Set down every entry again word for word, please, but skip the pictures.

Data:
........

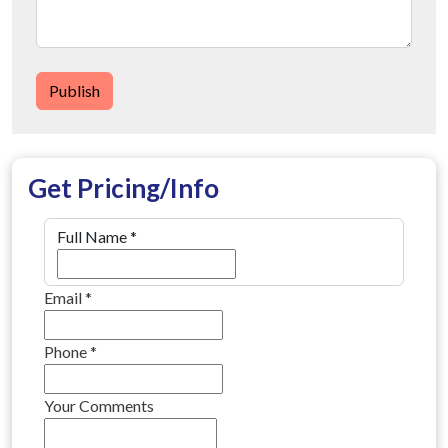
Publish
Get Pricing/Info
Full Name
*
Email
*
Phone
*
Your Comments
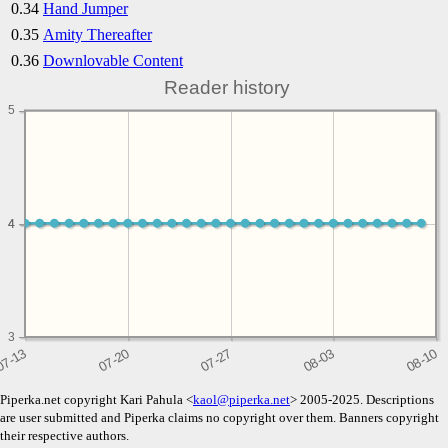
0.34
Hand Jumper
0.35
Amity Thereafter
0.36
Downlovable Content
Reader history
5
4
4
3
Piperka.net copyright Kari Pahula <
kaol@piperka.net
> 2005-2025. Descriptions
are user submitted and Piperka claims no copyright over them. Banners copyright
their respective authors.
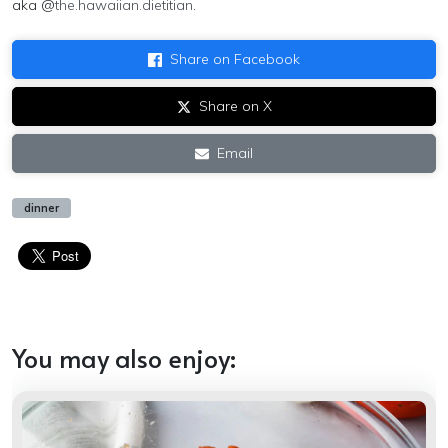
aka @
the.hawaiian.dietitian
.
Share on Facebook
Share on X
Email
dinner
You may also enjoy:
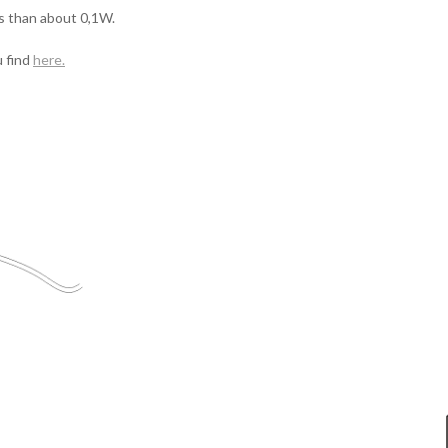
s than about 0,1W.
 find
here
.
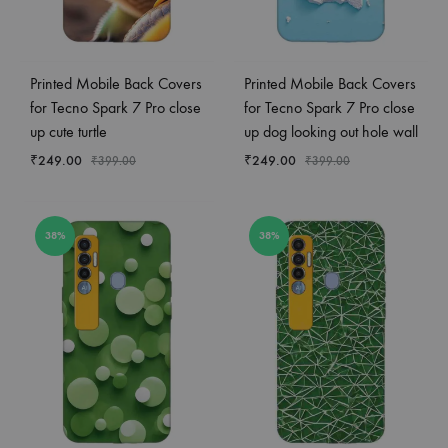
Printed Mobile Back Covers
Printed Mobile Back Covers
for Tecno Spark 7 Pro close
for Tecno Spark 7 Pro close
up cute turtle
up dog looking out hole wall
₹
249.00
₹
249.00
₹
399.00
₹
399.00
38%
38%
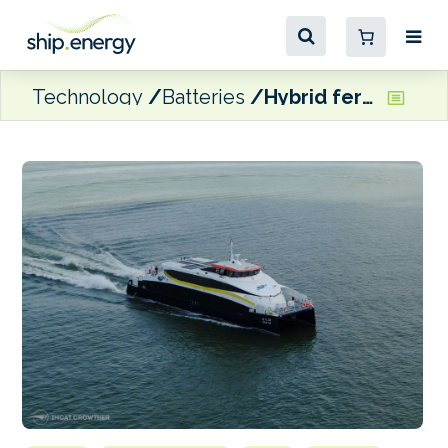
Technology
Batteries
Hybrid ferry pair to participate in Hong Kong government shipping trial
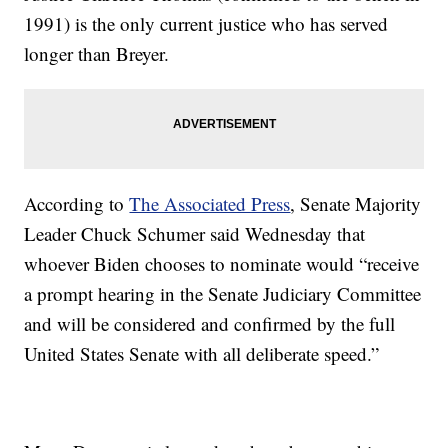
1991) is the only current justice who has served
longer than Breyer.
According to
The Associated Press
, Senate Majority
Leader Chuck Schumer said Wednesday that
whoever Biden chooses to nominate would “receive
a prompt hearing in the Senate Judiciary Committee
and will be considered and confirmed by the full
United States Senate with all deliberate speed.”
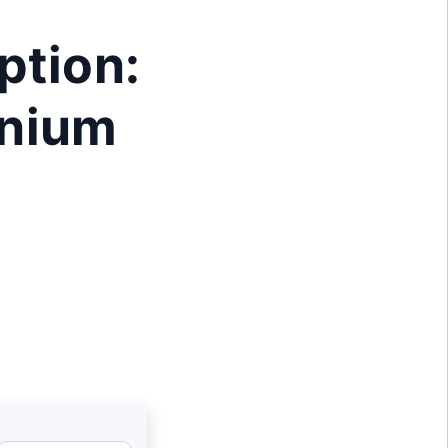
ption:
enium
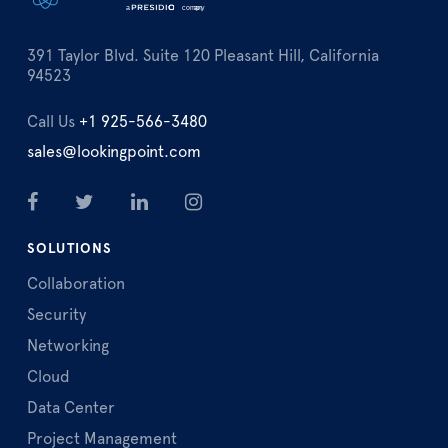
391 Taylor Blvd. Suite 120 Pleasant Hill, California
94523
Call Us
+1 925-566-3480
sales@lookingpoint.com
SOLUTIONS
Collaboration
Security
Networking
Cloud
Data Center
Project Management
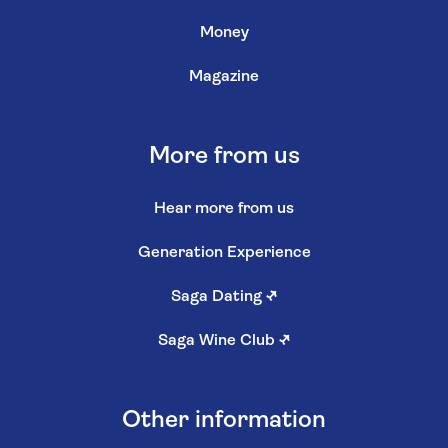
Money
Magazine
More from us
Hear more from us
Generation Experience
Saga Dating
↗
Saga Wine Club
↗
Other information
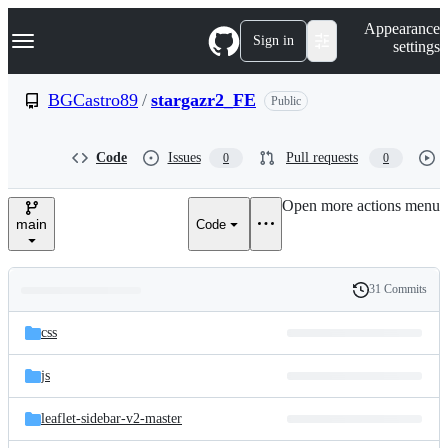
S
Navigation Menu
Appearance
k
Sign in
settings
i
p
t
BGCastro89
/
stargazr2_FE
Public
o
c
o
Code
Issues
Pull requests
0
0
n
t
e
Open more actions menu
n
main
Code
t
31 Commits
Folders
History
Latest
and
css
commit
files
js
leaflet-sidebar-v2-master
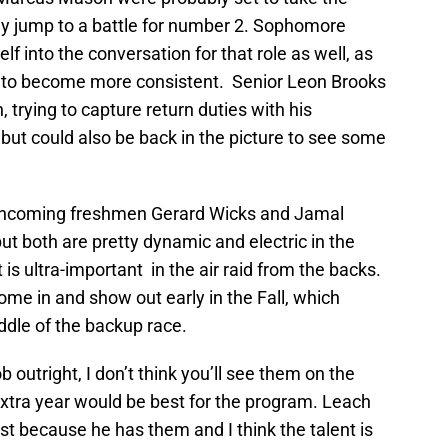
ey jump to a battle for number 2. Sophomore
 into the conversation for that role as well, as
s to become more consistent. Senior Leon Brooks
, trying to capture return duties with his
 but could also be back in the picture to see some
e incoming freshmen Gerard Wicks and Jamal
ut both are pretty dynamic and electric in the
 is ultra-important in the air raid from the backs.
come in and show out early in the Fall, which
ddle of the backup race.
 outright, I don’t think you’ll see them on the
extra year would be best for the program. Leach
ust because he has them and I think the talent is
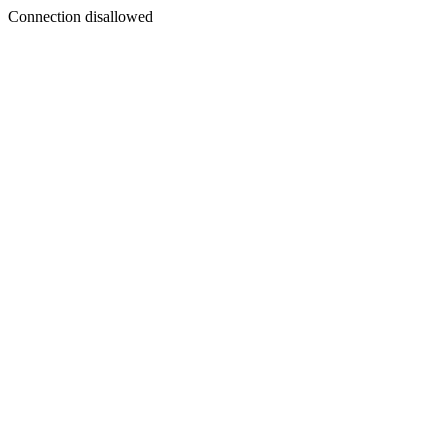
Connection disallowed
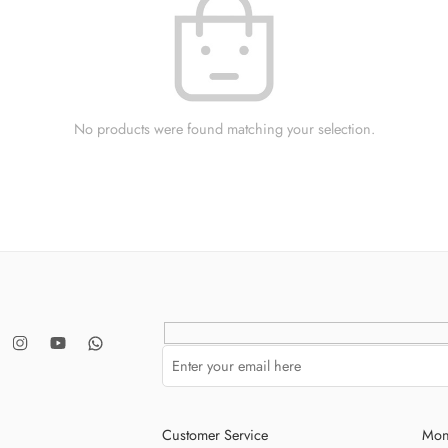
No products were found matching your selection.
Customer Service
Mon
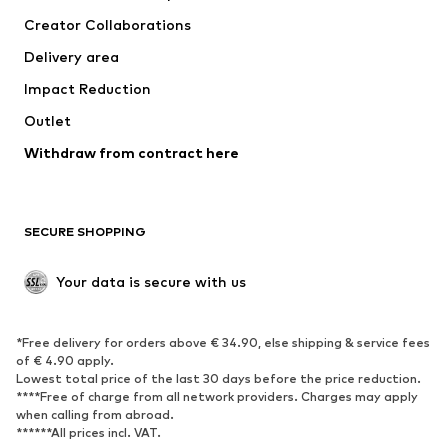
Suits & jackets
Coats
Creator Collaborations
Swimwear
Plus sizes
Delivery area
Occasions
Exclusive
Impact Reduction
Upcycling
Outlet
SHOES
Withdraw from contract here
New
Trending
Boots
Sneakers
SECURE SHOPPING
Low shoes
Sports shoes
Open shoes
Shoe accessories
Your data is secure with us
Exclusive
SPORTSWEAR
*Free delivery for orders above € 34.90, else shipping & service fees
of € 4.90 apply.
Sportswear
Sports
Lowest total price of the last 30 days before the price reduction.
****Free of charge from all network providers. Charges may apply
Sports shoes
Sports bags & backpacks
when calling from abroad.
******All prices incl. VAT.
Sports accessories
Sports equipment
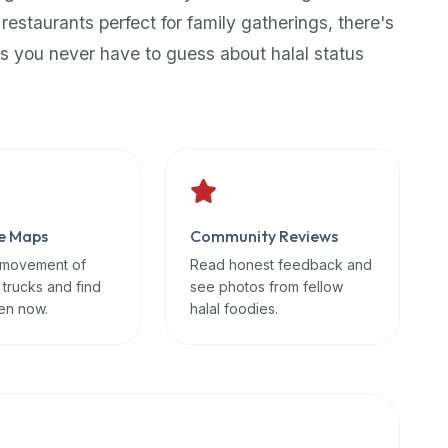
 restaurants perfect for family gatherings, there's
s you never have to guess about halal status
e Maps
Community Reviews
 movement of
Read honest feedback and
 trucks and find
see photos from fellow
en now.
halal foodies.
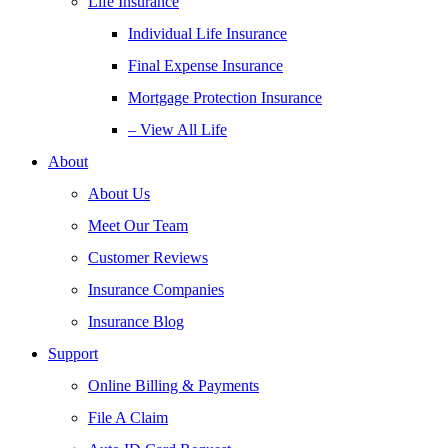
Life Insurance
Individual Life Insurance
Final Expense Insurance
Mortgage Protection Insurance
– View All Life
About
About Us
Meet Our Team
Customer Reviews
Insurance Companies
Insurance Blog
Support
Online Billing & Payments
File A Claim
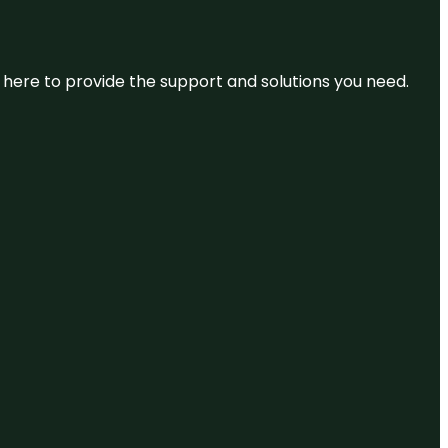
re here to provide the support and solutions you need.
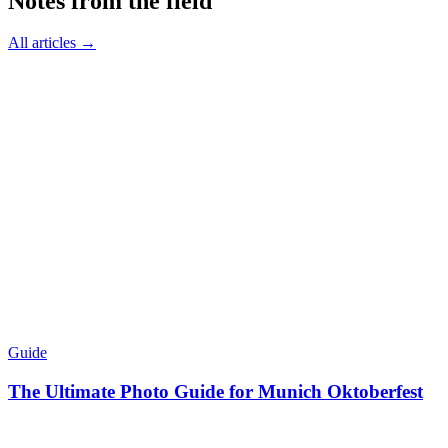
Notes from the field
All articles →
Guide
The Ultimate Photo Guide for Munich Oktoberfest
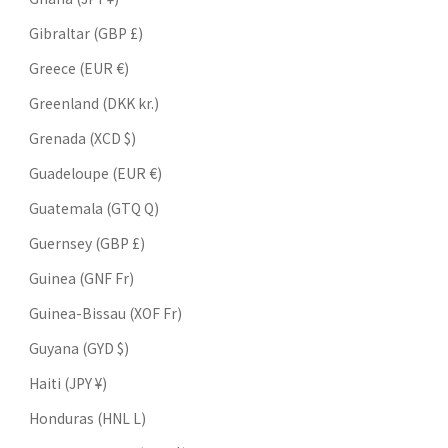
Gibraltar (GBP £)
Greece (EUR €)
Greenland (DKK kr.)
Grenada (XCD $)
Guadeloupe (EUR €)
Guatemala (GTQ Q)
Guernsey (GBP £)
Guinea (GNF Fr)
Guinea-Bissau (XOF Fr)
Guyana (GYD $)
Haiti (JPY ¥)
Honduras (HNL L)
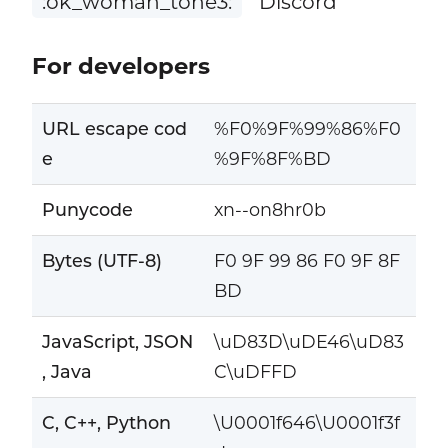
:ok_woman_tone3:
Discord
For developers
URL escape cod
%F0%9F%99%86%F0
e
%9F%8F%BD
Punycode
xn--on8hr0b
Bytes (UTF-8)
F0 9F 99 86 F0 9F 8F
BD
JavaScript, JSON
\uD83D\uDE46\uD83
, Java
C\uDFFD
C, C++, Python
\U0001f646\U0001f3f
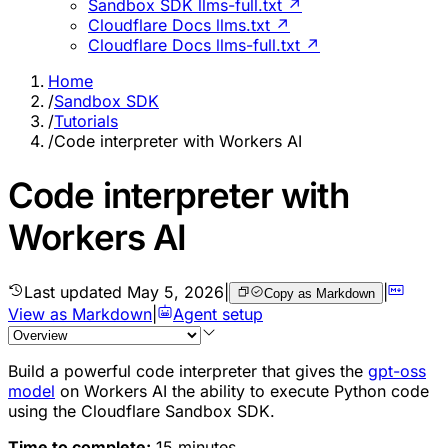
Sandbox SDK llms-full.txt ↗
Cloudflare Docs llms.txt ↗
Cloudflare Docs llms-full.txt ↗
Home
/
Sandbox SDK
/
Tutorials
/
Code interpreter with Workers AI
Code interpreter with
Workers AI
Last updated
May 5, 2026
|
|
Copy as Markdown
View as Markdown
|
Agent setup
Build a powerful code interpreter that gives the
gpt-oss
model
on Workers AI the ability to execute Python code
using the Cloudflare Sandbox SDK.
Time to complete:
15 minutes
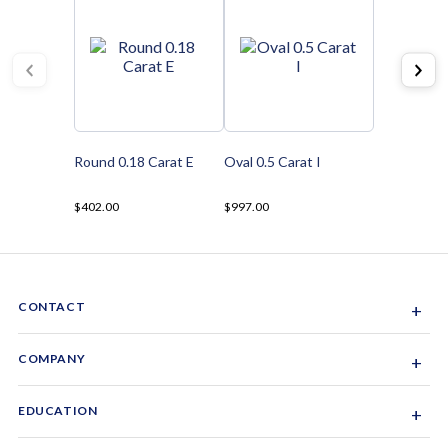
Round 0.18 Carat E
Oval 0.5 Carat I
$402.00
$997.00
CONTACT
+
Sacramento, California, USA
COMPANY
+
1-844-GEM-SPRX
About Us
EDUCATION
+
Why Gemsparx
info@gemsparx.com
Diamond Shapes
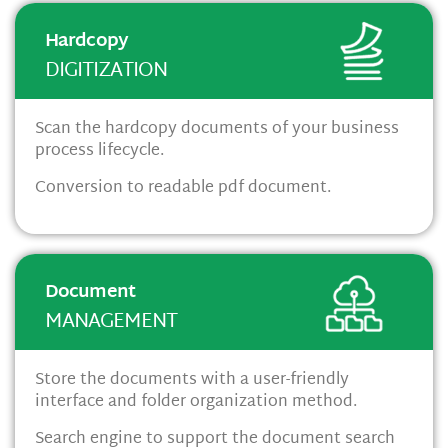
Hardcopy
DIGITIZATION
Scan the hardcopy documents of your business
process lifecycle.
Conversion to readable pdf document.
Document
MANAGEMENT
Store the documents with a user-friendly
interface and folder organization method.
Search engine to support the document search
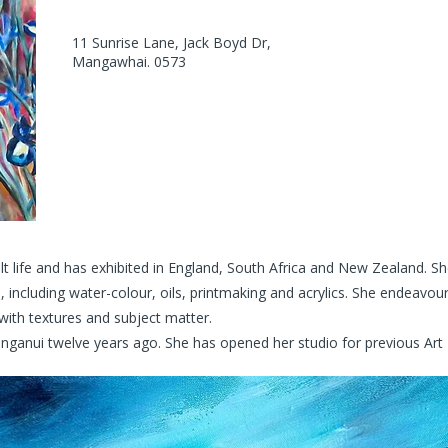
11 Sunrise Lane, Jack Boyd Dr,
Mangawhai. 0573
ult life and has exhibited in England, South Africa and New Zealand. 
, including water-colour, oils, printmaking and acrylics. She endeavou
with textures and subject matter.
ui twelve years ago. She has opened her studio for previous Art Tra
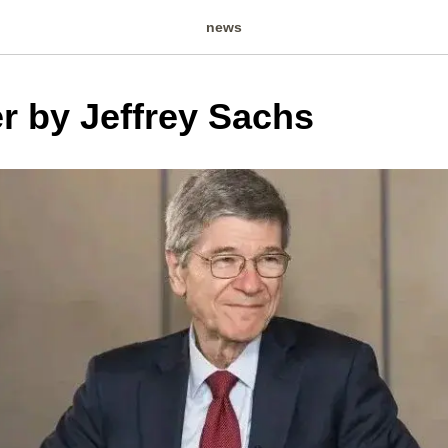
news
er by Jeffrey Sachs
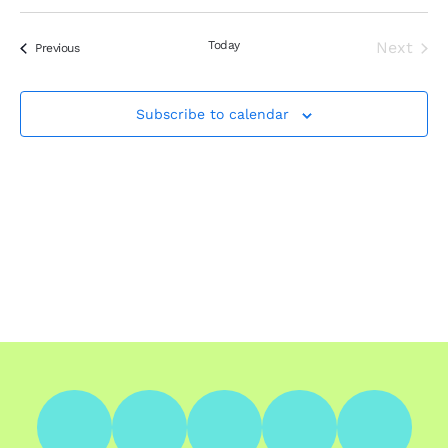
Search
Select
Nav
Filters
and
date.
Views
Today
Next
Events
Previous
Events
Navigation
Subscribe to calendar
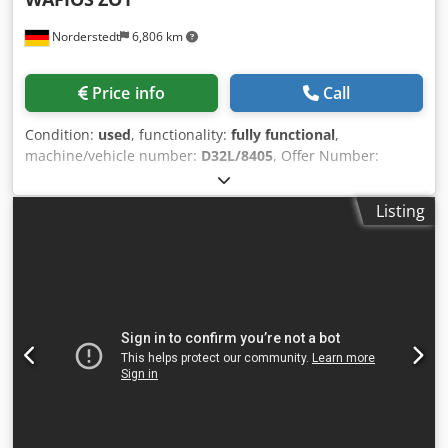
Norderstedt
6,806 km
Price info
Call
Condition:
used
, functionality:
fully functional
,
machine/vehicle number:
D32L/8405
, Offer Number:
D32L/8405 Machinetype: spring coiling machine Make:
WAFIOS Type: ZO1 Constr. year: wire diameter: 0,1-0,5 mm
Listing
spring diameter: 1-5 mm Chedpfoxnyixjx Agxoa feeding
length: 1000 mm output - pieces/min: 70 Location: In our
warehouse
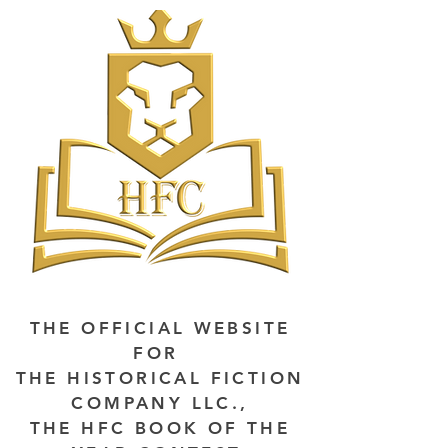
THE OFFICIAL WEBSITE
FOR
THE HISTORICAL FICTION
COMPANY LLC.,
THE HFC BOOK OF THE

........

Written reply:
Publish
Get Pricing/Info
Full Name
*
Email
*
Phone
*
Your Comments
0.34
Hand Jumper
0.35
Amity Thereafter
0.36
Downlovable Content
Reader history
5
4
4
3
Piperka.net copyright Kari Pahula <
kaol@piperka.net
> 2005-2025. Descriptions
are user submitted and Piperka claims no copyright over them. Banners copyright
their respective authors.
aka @
the.hawaiian.dietitian
.
Share on Facebook
Share on X
Email
dinner
You may also enjoy:
s than about 0,1W.
 find
here
.
Printed Mobile Back Covers
Printed Mobile Back Covers
for Tecno Spark 7 Pro close
for Tecno Spark 7 Pro close
up cute turtle
up dog looking out hole wall
₹
249.00
₹
249.00
₹
399.00
₹
399.00
38%
38%
Technology
Batteries
Hybrid ferry pair to participate in Hong Kong government shipping trial
1991) is the only current justice who has served
longer than Breyer.
According to
The Associated Press
, Senate Majority
Leader Chuck Schumer said Wednesday that
whoever Biden chooses to nominate would “receive
a prompt hearing in the Senate Judiciary Committee
and will be considered and confirmed by the full
United States Senate with all deliberate speed.”
ption:
enium
391 Taylor Blvd. Suite 120 Pleasant Hill, California
94523
Call Us
+1 925-566-3480
sales@lookingpoint.com
SOLUTIONS
Collaboration
Security
Networking
Cloud
Data Center
Project Management
Money
Magazine
More from us
Hear more from us
Generation Experience
Saga Dating
↗
Saga Wine Club
↗
Other information
S
Navigation Menu
Appearance
k
Sign in
settings
i
p
t
BGCastro89
/
stargazr2_FE
Public
o
c
o
Code
Issues
Pull requests
0
0
n
t
e
Open more actions menu
n
main
Code
t
31 Commits
Folders
History
Latest
and
css
commit
files
js
leaflet-sidebar-v2-master
ey jump to a battle for number 2. Sophomore
 into the conversation for that role as well, as
s to become more consistent. Senior Leon Brooks
, trying to capture return duties with his
 but could also be back in the picture to see some
e incoming freshmen Gerard Wicks and Jamal
ut both are pretty dynamic and electric in the
 is ultra-important in the air raid from the backs.
come in and show out early in the Fall, which
ddle of the backup race.
 outright, I don’t think you’ll see them on the
extra year would be best for the program. Leach
ust because he has them and I think the talent is
Connection disallowed
No products were found matching your selection.
Customer Service
Mon
Suits & jackets
Coats
Creator Collaborations
Swimwear
Plus sizes
Delivery area
Occasions
Exclusive
Impact Reduction
Upcycling
Outlet
SHOES
Withdraw from contract here
New
Trending
Boots
Sneakers
SECURE SHOPPING
Low shoes
Sports shoes
Open shoes
Shoe accessories
Your data is secure with us
Exclusive
SPORTSWEAR
*Free delivery for orders above € 34.90, else shipping & service fees
of € 4.90 apply.
Sportswear
Sports
Lowest total price of the last 30 days before the price reduction.
****Free of charge from all network providers. Charges may apply
Sports shoes
Sports bags & backpacks
when calling from abroad.
******All prices incl. VAT.
Sports accessories
Sports equipment
 restaurants perfect for family gatherings, there's
s you never have to guess about halal status
e Maps
Community Reviews
 movement of
Read honest feedback and
 trucks and find
see photos from fellow
en now.
halal foodies.
Life Insurance
Individual Life Insurance
Final Expense Insurance
Mortgage Protection Insurance
– View All Life
About
About Us
Meet Our Team
Customer Reviews
Insurance Companies
Insurance Blog
Support
Online Billing & Payments
File A Claim
re here to provide the support and solutions you need.
Notes from the field
All articles →
Guide
The Ultimate Photo Guide for Munich Oktoberfest
Gibraltar (GBP £)
Greece (EUR €)
Greenland (DKK kr.)
Grenada (XCD $)
Guadeloupe (EUR €)
Guatemala (GTQ Q)
Guernsey (GBP £)
Guinea (GNF Fr)
Guinea-Bissau (XOF Fr)
Guyana (GYD $)
Haiti (JPY ¥)
Honduras (HNL L)
:ok_woman_tone3:
Discord
For developers
URL escape cod
%F0%9F%99%86%F0
e
%9F%8F%BD
Punycode
xn--on8hr0b
Bytes (UTF-8)
F0 9F 99 86 F0 9F 8F
BD
JavaScript, JSON
\uD83D\uDE46\uD83
, Java
C\uDFFD
C, C++, Python
\U0001f646\U0001f3f
Sandbox SDK llms-full.txt ↗
Cloudflare Docs llms.txt ↗
Cloudflare Docs llms-full.txt ↗
Home
/
Sandbox SDK
/
Tutorials
/
Code interpreter with Workers AI
Code interpreter with
Workers AI
Last updated
May 5, 2026
|
|
Copy as Markdown
View as Markdown
|
Agent setup
Build a powerful code interpreter that gives the
gpt-oss
model
on Workers AI the ability to execute Python code
using the Cloudflare Sandbox SDK.
Time to complete:
15 minutes
Round 0.18 Carat E
Oval 0.5 Carat I
$402.00
$997.00
CONTACT
+
Sacramento, California, USA
COMPANY
+
1-844-GEM-SPRX
About Us
EDUCATION
+
Why Gemsparx
info@gemsparx.com
Diamond Shapes
Hardcopy
DIGITIZATION
Scan the hardcopy documents of your business
process lifecycle.
Conversion to readable pdf document.
Document
MANAGEMENT
Store the documents with a user-friendly
interface and folder organization method.
Search engine to support the document search
11 Sunrise Lane, Jack Boyd Dr,
Mangawhai. 0573
ult life and has exhibited in England, South Africa and New Zealand. 
, including water-colour, oils, printmaking and acrylics. She endeavou
with textures and subject matter.
ui twelve years ago. She has opened her studio for previous Art Tra
news
er by Jeffrey Sachs
Search
Select
Nav
Filters
and
date.
Views
Today
Next
Events
Previous
Events
Navigation
Subscribe to calendar
Norderstedt
6,806 km
Price info
Call
Condition:
used
, functionality:
fully functional
,
machine/vehicle number:
D32L/8405
, Offer Number:
D32L/8405 Machinetype: spring coiling machine Make:
WAFIOS Type: ZO1 Constr. year: wire diameter: 0,1-0,5 mm
Listing
spring diameter: 1-5 mm Chedpfoxnyixjx Agxoa feeding
length: 1000 mm output - pieces/min: 70 Location: In our
warehouse
THE OFFICIAL WEBSITE
FOR
THE HISTORICAL FICTION
COMPANY LLC.,
THE HFC BOOK OF THE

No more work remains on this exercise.